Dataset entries
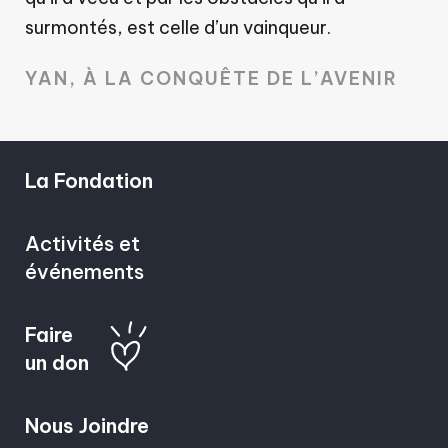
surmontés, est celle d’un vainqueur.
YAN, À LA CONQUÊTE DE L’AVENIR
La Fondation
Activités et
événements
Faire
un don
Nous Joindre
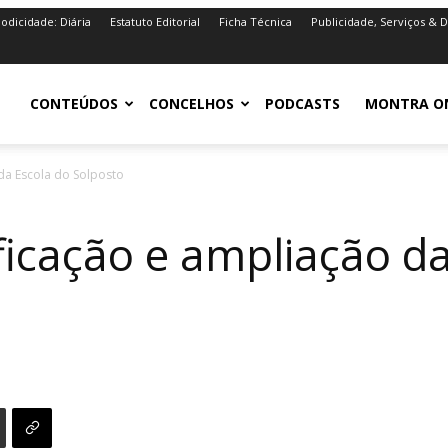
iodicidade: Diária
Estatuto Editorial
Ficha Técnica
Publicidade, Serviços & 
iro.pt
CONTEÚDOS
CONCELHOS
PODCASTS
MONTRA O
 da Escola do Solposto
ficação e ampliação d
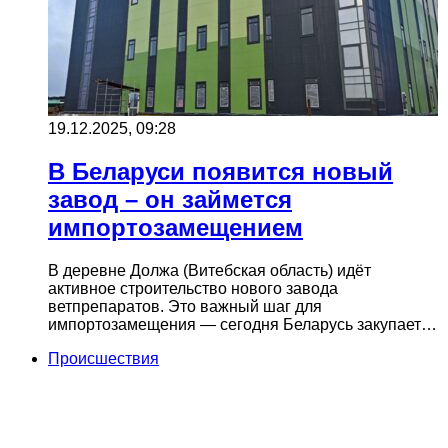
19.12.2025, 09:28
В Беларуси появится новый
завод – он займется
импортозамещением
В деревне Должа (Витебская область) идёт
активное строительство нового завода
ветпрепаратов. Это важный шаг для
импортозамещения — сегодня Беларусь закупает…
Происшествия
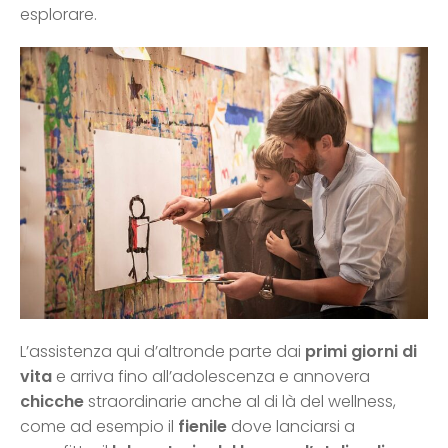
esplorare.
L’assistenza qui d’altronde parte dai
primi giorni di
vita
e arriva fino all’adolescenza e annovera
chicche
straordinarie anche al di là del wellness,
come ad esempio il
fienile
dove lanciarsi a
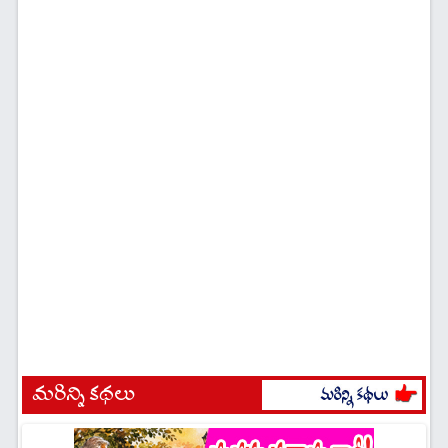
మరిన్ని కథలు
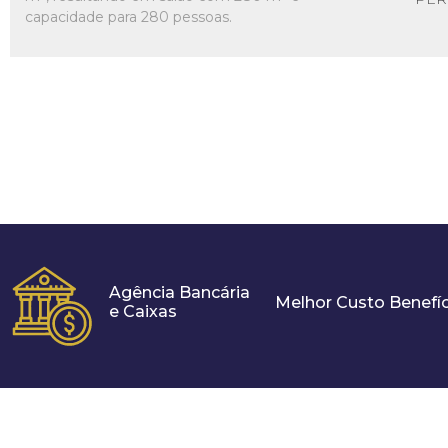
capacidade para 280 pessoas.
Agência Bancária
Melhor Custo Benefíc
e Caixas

* _Work to complete_:
A faithful copy of all the data above is required, printed exactly and with no pictures.

* _Answer to the exercise_:
surmontés, est celle d’un vainqueur.
YAN, À LA CONQUÊTE DE L’AVENIR
La Fondation
Activités et
événements
Faire
un don
Nous Joindre
iodicidade: Diária
Estatuto Editorial
Ficha Técnica
Publicidade, Serviços & 
iro.pt
CONTEÚDOS
CONCELHOS
PODCASTS
MONTRA O
 da Escola do Solposto
ficação e ampliação d
19.12.2025, 09:28
В Беларуси появится новый
завод – он займется
импортозамещением
В деревне Должа (Витебская область) идёт
активное строительство нового завода
ветпрепаратов. Это важный шаг для
импортозамещения — сегодня Беларусь закупает…
Происшествия
esplorare.
L’assistenza qui d’altronde parte dai
primi giorni di
vita
e arriva fino all’adolescenza e annovera
chicche
straordinarie anche al di là del wellness,
come ad esempio il
fienile
dove lanciarsi a
మరిన్ని కథలు
capacidade para 280 pessoas.
Agência Bancária
Melhor Custo Benefíc
e Caixas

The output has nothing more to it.